In case you missed the solar eclipse, but still want to be moved by beautiful things in the dark, you have a chance tonight at Riverwalk Theatre.
For one night only, the current class of master’s students from Michigan State University’s Department of Theatre will perform scenes from plays by Harold Pinter, along with a talkback with the audience.
Pinter’s “Ashes to Ashes” and “The Lover” are not cosmic marvels, but they are dark, complex explorations of relationships and a chance to see master’s level actors honing their craft.
Director Mark Colson, who is also assistant professor of media acting, said he chose Pinter because he wanted to challenge his students while leaving the interpretation up to them.
“Pinter’s work is like an amazingly difficult puzzle or equation,” Colson said.
“It is the job of the actor to fill in the missing pieces of the character: core values, primal needs, desires, contradictions and inner conflict,” Colson said.
In addition to character work, the actors had to figure out what to do with extra space. “As a rehearsal tool, I would have the students take thirty seconds for each pause and one minute for each silence,” Colson said. “Silences are very exciting because in these moments the scene could go in any number of directions.”
Colson was also inspired by Pinter’s signature dark tone. “I’m drawn to Pinter in the same way I’m drawn to the work of David Lynch,” he said. “They both have a fascination with the deeply troubled, often emotionally twisted core desires within people, all covered by the shiny facade of socially acceptable respectability.”
Kathryn Stahl, 30, is a third-year master’s student from Auburn, Wash.
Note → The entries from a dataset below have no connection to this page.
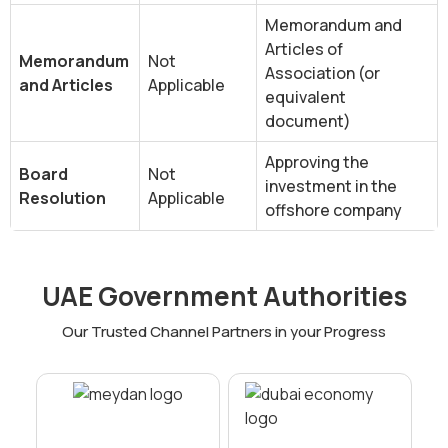
Memorandum and
Articles of
Memorandum
Not
Association (or
and Articles
Applicable
equivalent
document)
Approving the
Board
Not
investment in the
Resolution
Applicable
offshore company
‍UAE Government Authorities
Our Trusted Channel Partners in your Progress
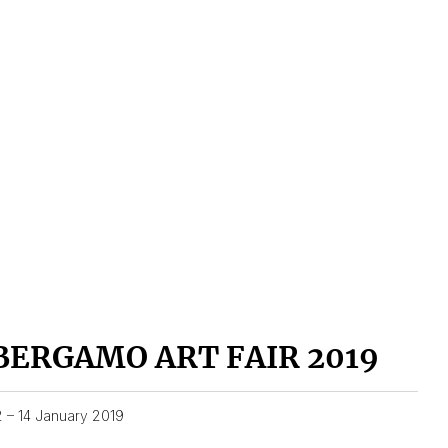
BERGAMO ART FAIR 2019
2 – 14 January 2019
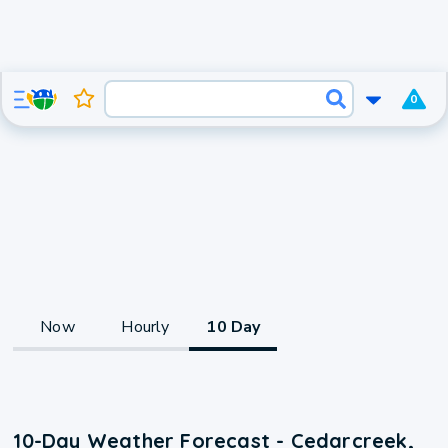
0
Now
Hourly
10 Day
10-Day Weather Forecast - Cedarcreek,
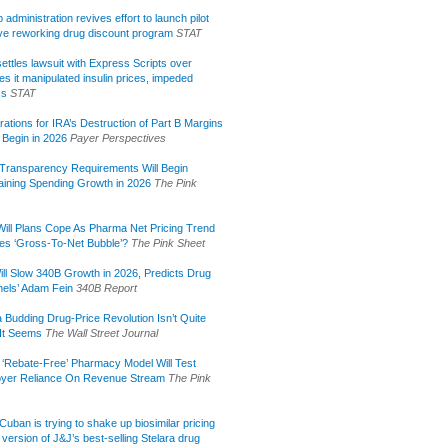
administration revives effort to launch pilot
tive reworking drug discount program
STAT
ettles lawsuit with Express Scripts over
s it manipulated insulin prices, impeded
ss
STAT
rations for IRA’s Destruction of Part B Margins
 Begin in 2026
Payer Perspectives
Transparency Requirements Will Begin
aining Spending Growth in 2026
The Pink
ill Plans Cope As Pharma Net Pricing Trend
tes ‘Gross-To-Net Bubble’?
The Pink Sheet
ill Slow 340B Growth in 2026, Predicts Drug
els’ Adam Fein
340B Report
 Budding Drug-Price Revolution Isn’t Quite
It Seems
The Wall Street Journal
 ‘Rebate-Free’ Pharmacy Model Will Test
yer Reliance On Revenue Stream
The Pink
uban is trying to shake up biosimilar pricing
 version of J&J’s best-selling Stelara drug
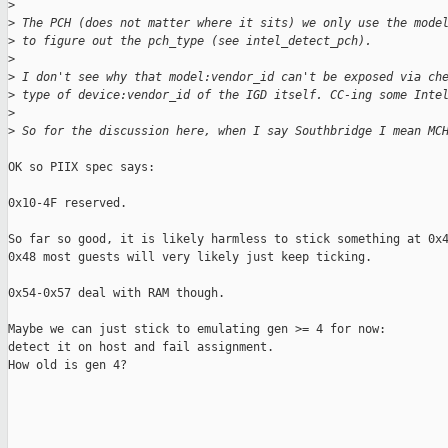
>
>
 The PCH (does not matter where it sits) we only use the mode
>
 to figure out the pch_type (see intel_detect_pch).
>
>
 I don't see why that model:vendor_id can't be exposed via ch
>
 type of device:vendor_id of the IGD itself. CC-ing some Inte
>
>
 So for the discussion here, when I say Southbridge I mean MC
OK so PIIX spec says:

0x10-4F reserved.

So far so good, it is likely harmless to stick something at 0x4
0x48 most guests will very likely just keep ticking.

0x54-0x57 deal with RAM though.

Maybe we can just stick to emulating gen >= 4 for now:

detect it on host and fail assignment.

How old is gen 4?
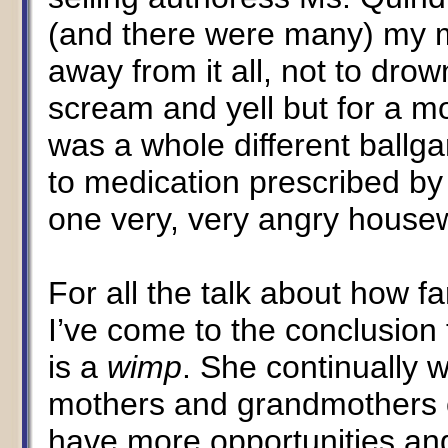
(and there were many) my 
away from it all, not to d
scream and yell but for a m
was a whole different ballg
to medication prescribed b
one very, very angry housew
For all the talk about how f
I’ve come to the conclusio
is a
wimp
. She continually 
mothers and grandmothers co
have more opportunities and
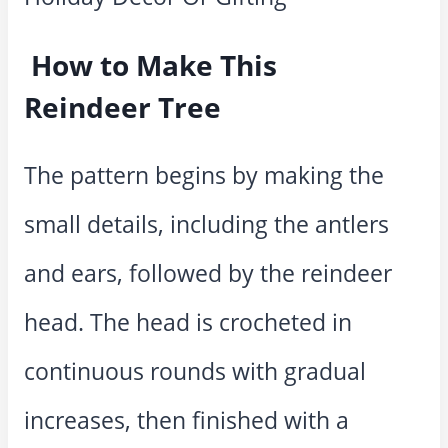
How to Make This
Reindeer Tree
The pattern begins by making the
small details, including the antlers
and ears, followed by the reindeer
head. The head is crocheted in
continuous rounds with gradual
increases, then finished with a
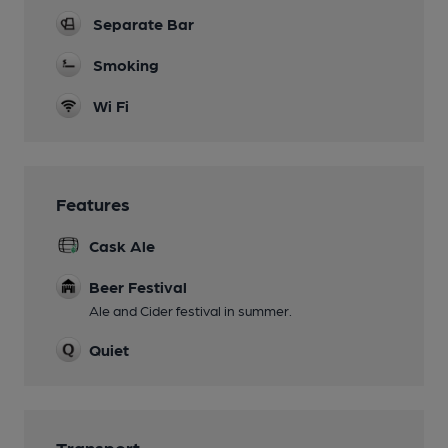
Separate Bar
Smoking
Wi Fi
Features
Cask Ale
Beer Festival
Ale and Cider festival in summer.
Quiet
Transport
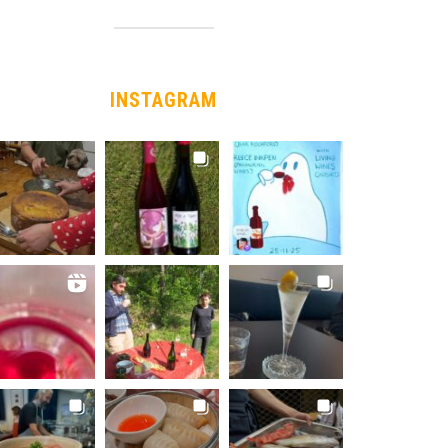
INSTAGRAM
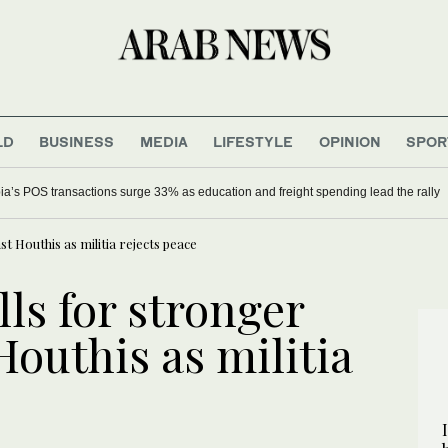
LD
BUSINESS
MEDIA
LIFESTYLE
OPINION
SPOR
ia’s POS transactions surge 33% as education and freight spending lead the rally
st Houthis as militia rejects peace
lls for stronger
Houthis as militia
She said interpreting an abstract script like “Ashes to Ashes” is a process of communication and trust with your scene partner.
“The joy about working with a script that’s open more to interpretation is letting the creative side of yourself and your acting partner kind of come to life in it,” Stahl said. “It could have been taken so many ways. It was a lot of exploration and failure to find out a rhythm of honest communication.”
Typically, these intimate, semester-end performances would be performed to MSU faculty only, but Colson said he wanted to branch out. “We don’t usually present final scenes to anyone, but the graduate students’ work has been really strong,” he said. “I wanted to share that with a larger audience.
Colson also wanted the students to be exposed to Riverwalk Theatre for potential acting opportunities and introduce them to the vibrant theatrical scene here in Lansing.
“When we first came to Lansing, Riverwalk gave my family an artistic home and welcomed us into the community,” Colson said. “All of my children have performed on the Riverwalk stages. It was a natural choice that we would go to them first.”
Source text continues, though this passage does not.